Keeping up with the zingers and trying to not just focus on what one person is trying to get accomplished while multiple characters are also involved in the main story arc of Williams’ escaping and using the gun given to him by the sheriff is not an easy task. No doubt, this is all fun, though. It is very active, for sure, and ADD on steroids, but never boring. No way is this boring. And when you move through The Post’s headquarters, ladies at switchboards and papered desks and walls (and cornerposts holding the building up, seemingly no space not covered by some item with words on it) of busy human bots on phones or tackling whatever items are hopefully destined for the pages of the newspaper in some capacity, it reflects the acting and direction. On the go, movement never ceasing for very long, exciting with plenty of running around and talking, the film is very much a machine constantly pressing forward. 
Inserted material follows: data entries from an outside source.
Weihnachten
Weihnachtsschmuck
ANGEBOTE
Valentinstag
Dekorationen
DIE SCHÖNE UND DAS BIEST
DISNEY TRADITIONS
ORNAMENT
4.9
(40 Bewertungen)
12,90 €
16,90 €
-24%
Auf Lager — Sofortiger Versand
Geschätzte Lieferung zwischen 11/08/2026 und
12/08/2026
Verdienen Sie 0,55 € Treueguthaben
I was disappointed in Hildy just sort of falling back into the life with Burns, although I get why she just couldn’t resist the lure of the news. It brings the best (and we see with Burns, worst) out of those in that industry who are very good at it. She had a way of talking to people, those in the news and those involved in the news. She can build a good writeup for the paper, dole it out off the typewriter as it all formulates and spills out of her brilliant mind, and move to whatever the next story might be. Her activities, including harboring an escaped fugitive in the press room, agreeing to keep mum when Burns arrives to sort of navigate the next steps and hoping to eventually get back to Albany with Bruce not incarcerated, keep her moving from one comic drama to the next…mostly orchestrated by Burns in order to keep her in his life and at his paper. I just felt that the Paper was always first and foremost of importance to Burns while Hildy, sure enough an obsession but perhaps for complicating reasons, would sadly be second fiddle. Nothing by that ending, including the scheduled remarriage and honeymoon, tells me this will ever change. Bruce, yes boring and not very exciting, never indicates that he wouldn’t adore and worship her. But the news has a pull about it. She couldn’t resist that. 5/5

*The point about the pacing is never more evident than when newsworthy situations like Molly leaping out the press room window, Earl holding a gun on Hildy, Earl hiding in a desk, the mayor and sheriff hoping to bribe a courier into keeping the governor's reprieve quiet, Bruce's mother possibly dying in a car wreck because Burns wanted her it of the way, and Hildy avoiding and ignoring Bruce's question about coming with him to Albany while Burns wishes he'd go away come and go when any of them could make for an entire film!